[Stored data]
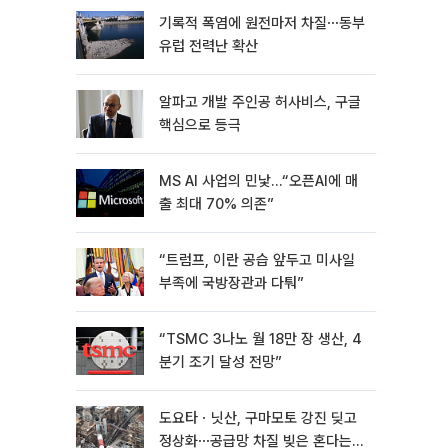
기록적 폭염에 원전마저 차질⋯동부
유럽 전력난 확산
알파고 개발 주인공 허사비스, 구글
핵심으로 등극
MS AI 사업의 민낯…“오픈AI에 매
출 최대 70% 의존”
“트럼프, 이란 공습 앞두고 미사일
부족에 국방장관과 다퉈”
“TSMC 3나노 월 18만 장 생산, 4
분기 조기 달성 전망”
도요타ㆍ닛산, 구마모토 강진 딪고
정상화⋯공급망 차질 빚은 혼다는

* **Task objective**
Reproduce the entries above exactly, though not their pictures.

* **Solution for this problem**
기록적 폭염에 원전마저 차질⋯동부
유럽 전력난 확산
알파고 개발 주인공 허사비스, 구글
핵심으로 등극
MS AI 사업의 민낯…“오픈AI에 매
출 최대 70% 의존”
“트럼프, 이란 공습 앞두고 미사일
부족에 국방장관과 다퉈”
“TSMC 3나노 월 18만 장 생산, 4
분기 조기 달성 전망”
도요타ㆍ닛산, 구마모토 강진 딪고
정상화⋯공급망 차질 빚은 혼다는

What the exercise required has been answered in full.